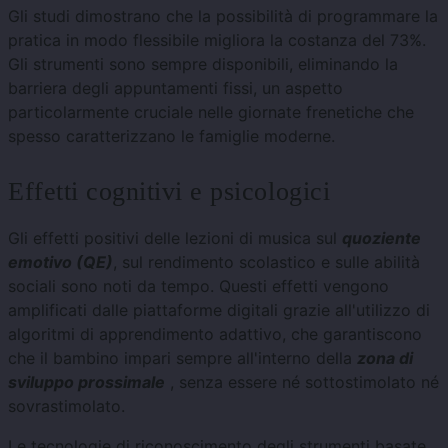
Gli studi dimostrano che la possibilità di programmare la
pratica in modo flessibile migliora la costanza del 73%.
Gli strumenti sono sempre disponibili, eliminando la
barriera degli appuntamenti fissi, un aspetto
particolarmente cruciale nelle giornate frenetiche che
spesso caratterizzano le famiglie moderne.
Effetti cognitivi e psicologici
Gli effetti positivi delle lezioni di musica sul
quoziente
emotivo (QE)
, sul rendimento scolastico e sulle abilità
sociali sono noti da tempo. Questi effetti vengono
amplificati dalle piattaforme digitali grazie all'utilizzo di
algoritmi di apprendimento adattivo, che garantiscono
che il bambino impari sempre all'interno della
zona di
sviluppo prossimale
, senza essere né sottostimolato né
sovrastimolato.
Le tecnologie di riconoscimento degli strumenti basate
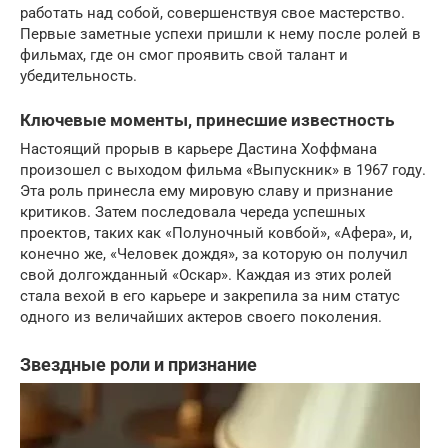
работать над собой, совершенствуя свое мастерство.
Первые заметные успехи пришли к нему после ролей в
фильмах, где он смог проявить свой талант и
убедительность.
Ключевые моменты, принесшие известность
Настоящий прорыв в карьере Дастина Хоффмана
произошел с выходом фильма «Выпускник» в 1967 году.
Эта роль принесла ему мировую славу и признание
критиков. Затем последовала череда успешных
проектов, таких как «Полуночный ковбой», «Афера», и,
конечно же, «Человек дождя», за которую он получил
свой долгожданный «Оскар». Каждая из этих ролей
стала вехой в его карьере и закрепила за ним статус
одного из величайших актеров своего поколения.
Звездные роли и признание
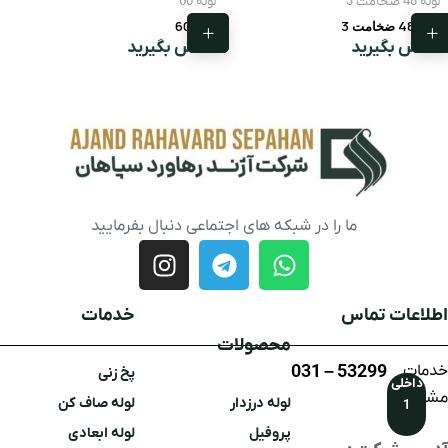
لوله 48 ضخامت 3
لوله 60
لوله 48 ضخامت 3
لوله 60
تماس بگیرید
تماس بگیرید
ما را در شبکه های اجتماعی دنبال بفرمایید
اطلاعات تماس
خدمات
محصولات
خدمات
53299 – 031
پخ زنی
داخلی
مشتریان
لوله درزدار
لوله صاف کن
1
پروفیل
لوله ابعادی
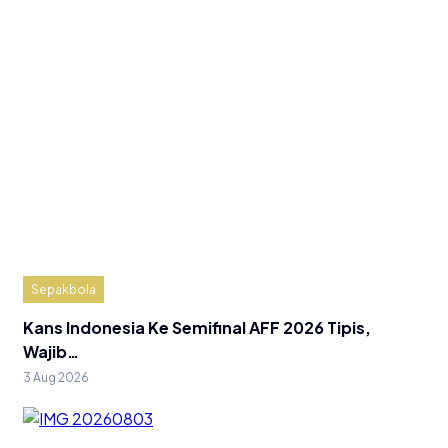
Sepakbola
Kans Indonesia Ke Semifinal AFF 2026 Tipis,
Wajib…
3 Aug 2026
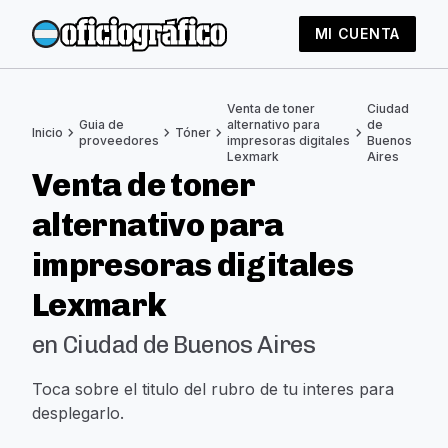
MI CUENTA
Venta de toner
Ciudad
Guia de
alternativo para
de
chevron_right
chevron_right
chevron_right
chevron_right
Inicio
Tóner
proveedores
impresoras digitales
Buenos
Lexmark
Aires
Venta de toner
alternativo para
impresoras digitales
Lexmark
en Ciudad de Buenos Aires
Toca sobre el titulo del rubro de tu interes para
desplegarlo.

WHAT TO WORK ON -> Check each line of the data for "ролей". Copy the lines where it turns up.

TASK RESPONSE ->
Первые заметные успехи пришли к нему после ролей в
свой долгожданный «Оскар». Каждая из этих ролей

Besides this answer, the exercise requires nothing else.